**What is required:** Only the lines from the line holding "вселиви во месец Ноември" through the final line of the entries below are to be returned, exactly as they stand.

Page-level text extractions
::::::::

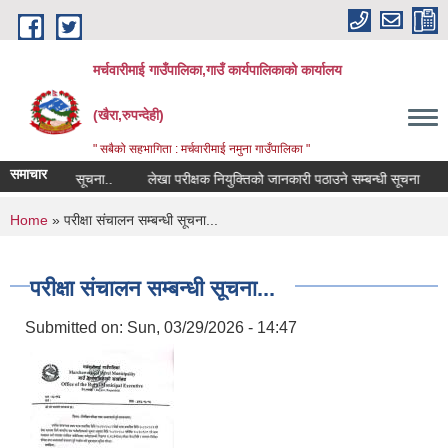
Skip to main content
मर्चवारीमाई गाउँपालिका,गाउँ कार्यपालिकाको कार्यालय
(खैरा,रुपन्देही)
" सबैको सहभागिता : मर्चवारीमाई नमुना गाउँपालिका "
समाचार
ण सम्बन्धी सूचना..
लेखा परीक्षक नियुक्तिको जानकारी पठाउने सम्बन्धी सूचना
बज
You are here
Home
» परीक्षा संचालन सम्बन्धी सूचना...
परीक्षा संचालन सम्बन्धी सूचना...
Submitted on:
Sun, 03/29/2026 - 14:47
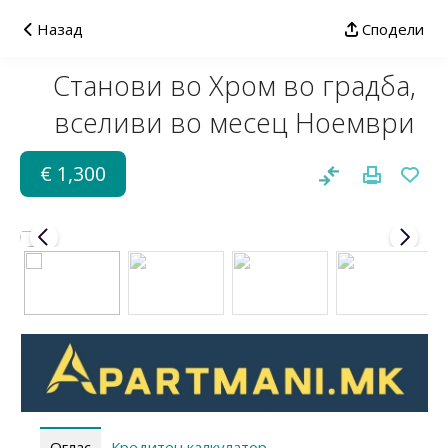
Назад
Сподели
Станови во Хром во градба,
вселиви во месец Ноември
€ 1,300
Оглас
Кредитен калкулатор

::::::::

**Reply:**
вселиви во месец Ноември
€ 1,300
Оглас
Кредитен калкулатор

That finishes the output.